Greece’s bid for .ελ had been blocked for looking too much like .EA, a non-existent ccTLD that could be delegated to a new country in future.
While the initial panel’s process was pretty opaque, the newly published “extended” reviews appear to have employed a fairly scientific methodology to determine similarity.
Twenty American undergraduate student volunteers were shown pairs of strings briefly on screens designed to simulate web browsing. They then had to pick out which one they’d seen.
The volunteers were also shown pairs of similar-looking Latin-script ccTLDs that already exist, in order to establish a baseline for what should be considered an acceptable level of confusability.
The Greek and Bulgarian strings were both found to be less confusing than existing pairs of Latin-script ccTLDs and were therefore given the thumbs-up. The EU string flunked in upper case.
Under ICANN’s rules, it appears that .бг and .ελ can now proceed to delegation, while .ευ has been forever rejected.
The three reports can be downloaded here.
It will be interesting to see how the ICANN Governmental Advisory Committee will react to this.
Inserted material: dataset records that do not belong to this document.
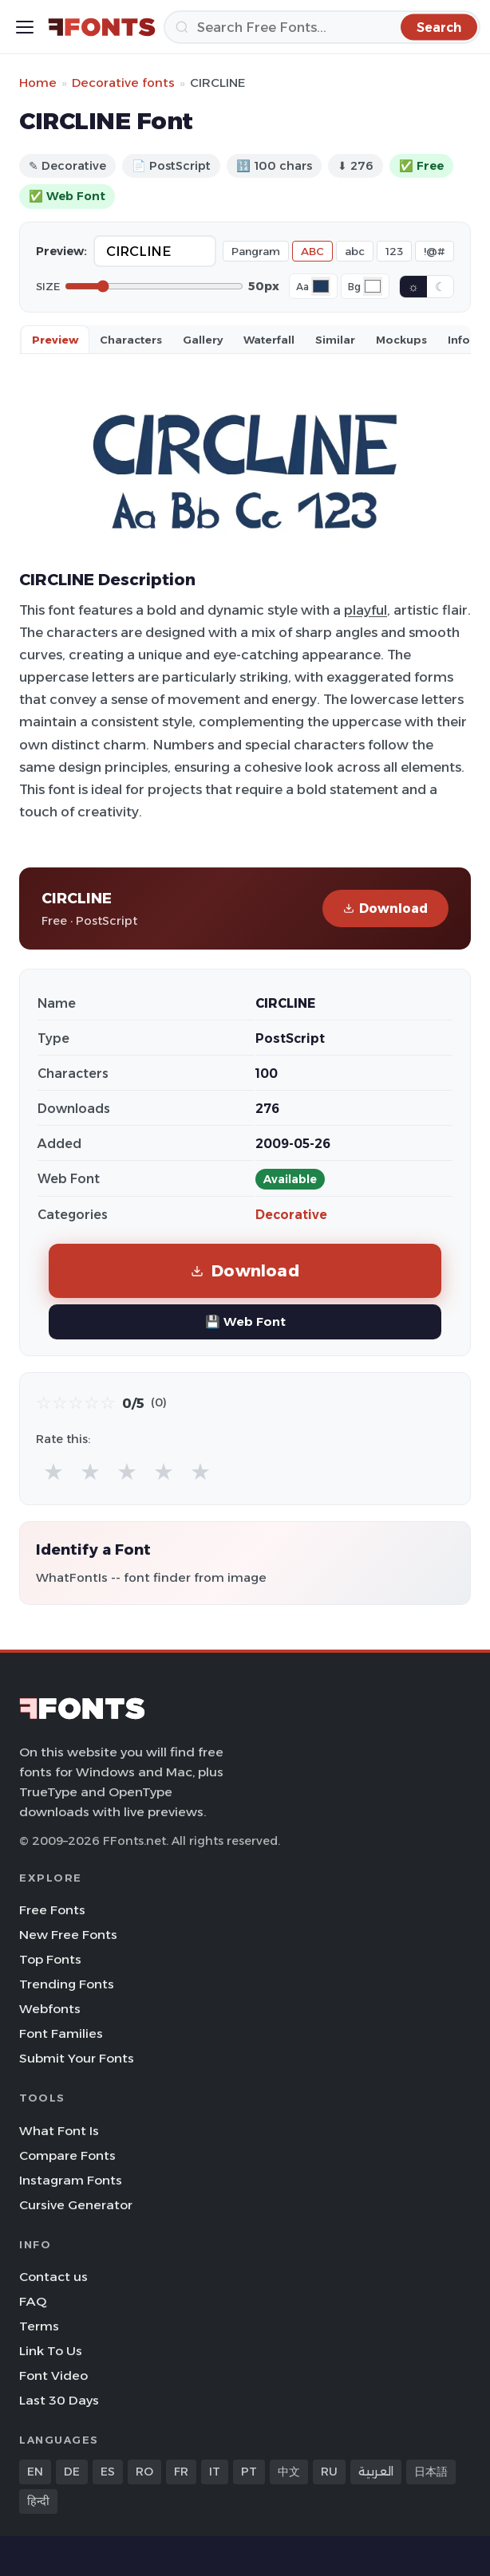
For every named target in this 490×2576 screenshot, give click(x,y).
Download (385, 908)
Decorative (291, 1214)
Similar (335, 339)
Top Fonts (50, 1959)
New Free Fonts (68, 1934)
It was pressure from the GAC — driven by the European Commission and Greece — back in 2012 that forced ICANN into creating the appeals process.
At ICANN’s meeting in Prague that year, the GAC said:
The GAC is of the view that decisions may have erred on the too-conservative side, in effect applying a more stringent test of confusability between Latin and non-Latin scripts than when undertaking a side by side comparison of Latin strings.
Now the EU seems to have been told that it still can’t have its requested ccTLD, and the standard applied was exactly the same standard as applies to Latin ccTLDs.
Will the GAC accept this determination, or stomp its feet?